A greve geral começou no início da quinta-feira e atinge diversos setores da economia argentina, incluindo transporte público, portuário, marítimo e outros serviços essenciais, como reflexo do protesto convocado em resposta ao projeto de reforma trabalhista que já passou pelo Senado e está sendo debatido na Câmara dos Deputados no mesmo dia.

Os protestos e a paralisação das atividades ocorrem em um cenário em que a proposta, apoiada pelo governo de Milei, pretende alterar aspectos centrais do direito do trabalho, como a redução das indenizações por demissão, a possibilidade de jornadas mais longas e mudanças em garantias tradicionais, além de limites ao exercício do direito de greve, questões que têm sido amplamente rejeitadas pelas principais centrais sindicais.

Segundo comunicados oficiais divulgados pelo Ministério da Segurança Nacional da Argentina, o governo adotou orientações específicas para a atuação da imprensa durante a cobertura dos protestos, recomendando que jornalistas, cinegrafistas e equipes evitem se posicionar entre manifestantes e forças de segurança para reduzir riscos em caso de confrontos, numa medida justificada pela autoridade como forma de resguardar a integridade de profissionais, mas que também reflete receio de episódios de violência no contexto das manifestações.

A greve geral convocada pela CGT já tem impacto na circulação de mercadorias: na região portuária de Rosário, um dos principais polos de exportação agrícola do mundo, trabalhadores marítimos aderiram à paralisação de 48 horas iniciada na quarta-feira (18), interrompendo as atividades de atracação e desatracação de navios e afetando a exportação de grãos e derivados.
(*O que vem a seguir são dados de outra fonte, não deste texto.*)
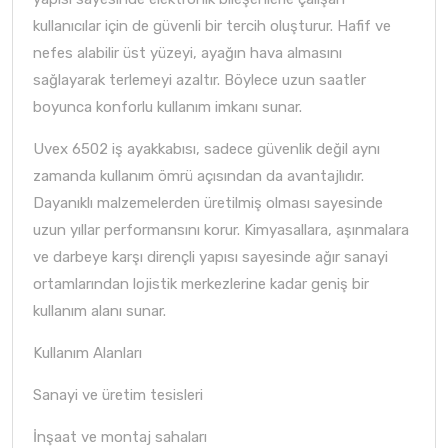
kullanıcılar için de güvenli bir tercih oluşturur. Hafif ve
nefes alabilir üst yüzeyi, ayağın hava almasını
sağlayarak terlemeyi azaltır. Böylece uzun saatler
boyunca konforlu kullanım imkanı sunar.
Uvex 6502 iş ayakkabısı, sadece güvenlik değil aynı
zamanda kullanım ömrü açısından da avantajlıdır.
Dayanıklı malzemelerden üretilmiş olması sayesinde
uzun yıllar performansını korur. Kimyasallara, aşınmalara
ve darbeye karşı dirençli yapısı sayesinde ağır sanayi
ortamlarından lojistik merkezlerine kadar geniş bir
kullanım alanı sunar.
Kullanım Alanları
Sanayi ve üretim tesisleri
İnşaat ve montaj sahaları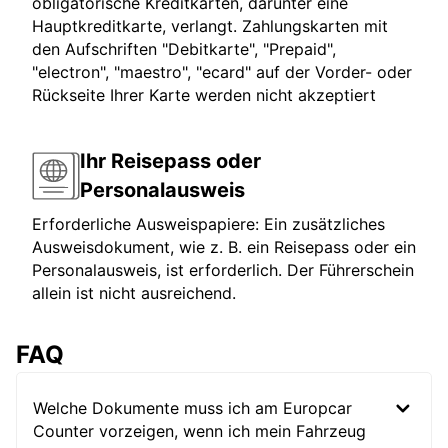
obligatorische Kreditkarten, darunter eine
Hauptkreditkarte, verlangt. Zahlungskarten mit
den Aufschriften "Debitkarte", "Prepaid",
"electron", "maestro", "ecard" auf der Vorder- oder
Rückseite Ihrer Karte werden nicht akzeptiert
Ihr Reisepass oder
Personalausweis
Erforderliche Ausweispapiere: Ein zusätzliches
Ausweisdokument, wie z. B. ein Reisepass oder ein
Personalausweis, ist erforderlich. Der Führerschein
allein ist nicht ausreichend.
FAQ
Welche Dokumente muss ich am Europcar
Counter vorzeigen, wenn ich mein Fahrzeug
A mobilização também tem reflexos no setor de transporte e aviação: em decorrência da paralisação de serviços argentinos, voos foram cancelados em aeroportos de países vizinhos, como o Brasil, e trens, ônibus e subways tiveram operação suspensa em várias cidades argentinas, gerando impactos sociais e econômicos mais amplos.

O governo de Milei, por sua vez, defende a reforma como essencial para modernizar o mercado de trabalho argentino, atrair investimentos e aumentar a formalização de empregos, enquanto sindicatos e setores da oposição denunciam que as mudanças retiram direitos conquistados ao longo de décadas. A votação no plenário da Câmara dos Deputados ocorre no contexto dessa greve e das manifestações, intensificando o clima de confronto político no país.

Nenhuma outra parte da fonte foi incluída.